--- The problem ---
Write the records out again without change. Leave the pictures behind.

--- Data ---
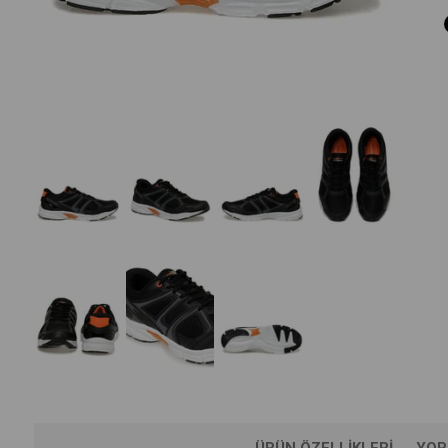
ÜRÜN ÖZELLIKLERI
YOR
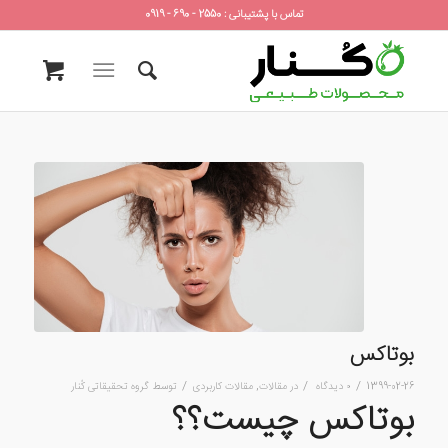
تماس با پشتیبانی : 2550 - 690 - 0919
بوتاکس
/
/
/
1399-02-26
۰ دیدگاه
در
مقالات
,
مقالات کاربردی
توسط
گروه تحقیقاتی کُنار
بوتاکس چیست؟؟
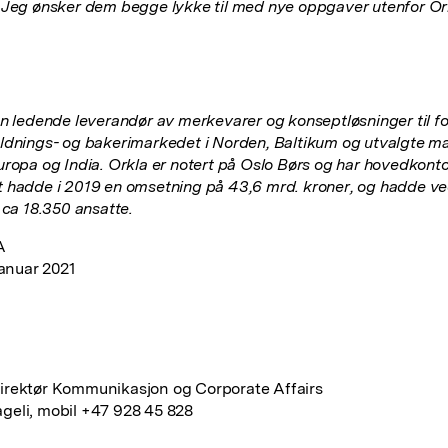
 Jeg ønsker dem begge lykke til med nye oppgaver utenfor Or
a
en ledende leverandør av merkevarer og konseptløsninger til fo
ldnings- og bakerimarkedet i Norden, Baltikum og utvalgte ma
uropa og India. Orkla er notert på Oslo Børs og har hovedkontor
 hadde i 2019 en omsetning på 43,6 mrd. kroner, og hadde v
t
ca
18.350 ansatte.
A
januar 2021
rektør Kommunikasjon og Corporate Affairs
eli, mobil +47 928 45 828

--- Result below ---
ÜRÜN ÖZELLIKLERI
YOR
تماس با پشتیبانی : 2550 - 690 - 0919
بوتاکس
/
/
/
1399-02-26
۰ دیدگاه
در
مقالات
,
مقالات کاربردی
توسط
گروه تحقیقاتی کُنار
بوتاکس چیست؟؟
 Jeg ønsker dem begge lykke til med nye oppgaver utenfor Or
a
en ledende leverandør av merkevarer og konseptløsninger til fo
ldnings- og bakerimarkedet i Norden, Baltikum og utvalgte ma
uropa og India. Orkla er notert på Oslo Børs og har hovedkontor
 hadde i 2019 en omsetning på 43,6 mrd. kroner, og hadde v
t
ca
18.350 ansatte.
A
januar 2021
rektør Kommunikasjon og Corporate Affairs
eli, mobil +47 928 45 828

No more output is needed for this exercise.